The Nisshinkan (Nisshin-kan) (日新館), located in Aizuwakamatsu, Fukushima, Japan, was the Aizu clan's official domain school (hankō).
Established in 1801 and completed in 1803, It was created to educate the sons of high-ranking Samurai. The school's textbook, Nisshinkan dōjikun (Nisshinkan School Injunctions) written by daimyo lord Matsudaira Katanobu in 1803 was read by the students in class and given to the Aizu Samurai's families which allowed girls to be taught from it as well.

== History ==
Aizu hankō Nisshinkan, which takes its name from the term “virtue daily renewed (徳日新) in the Book of Documents, was built as part of The fifth daimyo, lord Matsudaira Katanobu (1744–1805), Aizu domain reform.

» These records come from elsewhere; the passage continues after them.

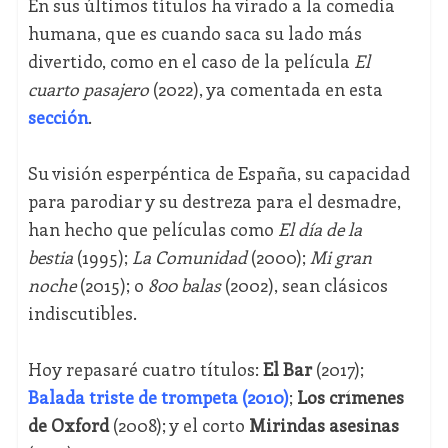
En sus últimos títulos ha virado a la comedia
humana, que es cuando saca su lado más
divertido, como en el caso de la película
El
cuarto pasajero
(2022), ya comentada en esta
sección
.
Su visión esperpéntica de España, su capacidad
para parodiar y su destreza para el desmadre,
han hecho que películas como
El día de la
bestia
(1995);
La Comunidad
(2000);
Mi gran
noche
(2015); o
800 balas
(2002), sean clásicos
indiscutibles.
Hoy repasaré cuatro títulos:
El Bar
(2017);
Balada triste de trompeta
(2010)
;
Los crímenes
de Oxford
(2008); y el corto
Mirindas asesinas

Construction on the school began in 1798. Most of the funding to build the school was provided by a wealthy kimono merchant. The construction was a community effort. Scholars, students, officials, and other community members worked side by side during the five-years it took to complete. It was located on the west side of Tsurugajo Castle.

Once completed, the campus had an observatory, an area for horseback riding, indoor and outdoor shooting ranges, large and small halls to practice fencing, spear fighting, and man to man combat with and without weapons, a swimming pool, the first in Japan, which they used to practice swimming with and without armor and classrooms.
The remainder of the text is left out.